The production now at DHT clearly understands that requirement and deserves to have audiences lining up at the door. There are several expert hands guiding it.
Peter Lockyer (co-director and playing the lead role of Jean Valjean) has Broadway and operatic credentials and has played Marius in professional productions of the show. Melanie Tojio Lockyer (co-director and choreographer) also has a professional performing and directing resume.
Together, they have shaped a sharply disciplined and agile production that looks good, sounds extraordinary and moves with precision. They are aided by musical director Phil Hidalgo, who elicits excellent solo and chorus work from the cast and solid accompaniment that makes us quickly forget the small size of the orchestra.
Designer Willie Sabel compensates for the small stage and the lack of a turntable with multiple arched units that swirl and reassemble into necessary backgrounds and an interlocking barricade that performs the same feat. And while there is no turntable, much of the circular crowd movement and scenery shifts suggest that it's still there. The only awkward staging moment comes from Javert's plunge into the Seine, suggested by his reclining backward between a pair of parted blackout curtains.
Aside from a few disappointing wigs, the generally dusty and shadowy stage is picture perfect, trimmed out with costumer Karen Wolfe's raggedy costumes and Stephen Clear's moody lighting.
Individual performances are first-rate.
Lockyer, who is a mite small and young for the role of Valjean, fills out the character with a powerful voice and a seriously compelling presence. While he clearly has the vocal requirements for the demanding music, he — and everyone else in the cast — gets a subtle assist from an often overlooked technician, the sound designer. Mikel Humerickhouse wonderfully manages the amplification in this production, and nowhere more successfully than on Lockyer's show-stopping "Bring Him Home."
It's a painfully delicate number, requiring Lockyer to lift his voice into an upper range for pristine high notes which must not sound falsetto. The effect is thrilling in this production — capturing a high sentiment, freezing it in time, and taking hundreds of audience members along for the climb. We might claim later that we knew it was amplified and that a bit of reverberation was added, but while it was happening, the audience held its collective breath.

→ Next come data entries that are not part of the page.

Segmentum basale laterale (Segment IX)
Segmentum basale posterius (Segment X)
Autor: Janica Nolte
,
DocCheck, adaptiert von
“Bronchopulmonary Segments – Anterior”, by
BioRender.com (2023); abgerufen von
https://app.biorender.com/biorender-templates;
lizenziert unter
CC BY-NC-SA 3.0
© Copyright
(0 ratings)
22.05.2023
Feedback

Thomas M. Johnson is also excellent as the conflicted policeman who hounds Valjean throughout the story. He sings with operatic overtones and rises out a context that is already blatantly melodramatic to portray a soul finally broken by its own moribund morality. Convincingly, death can be his only option.

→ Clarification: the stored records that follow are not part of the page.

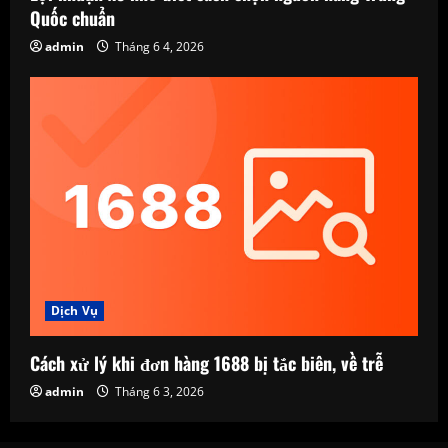
Quốc chuẩn
admin
Tháng 6 4, 2026
Dịch Vụ
Cách xử lý khi đơn hàng 1688 bị tắc biên, về trễ
admin
Tháng 6 3, 2026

Tricial Marciel and Shawna Masuda have beautiful vocal moments as Fantine and Eponine. Martina Cacciaroni and Elitei Tatafu Jr. are the young lovers Cosette and Marius, and Layton Santos is a noble Enjolras. Douglas Scheer and Cathy Foy-Mahi bring colorful and delightful comic relief as the Thenardiers.
This production of "Les Misérables" neatly demonstrates the excellent outcome possible from the right combination of performance and production talent.
Joseph T. Rozmiarek has been reviewing theater since 1973.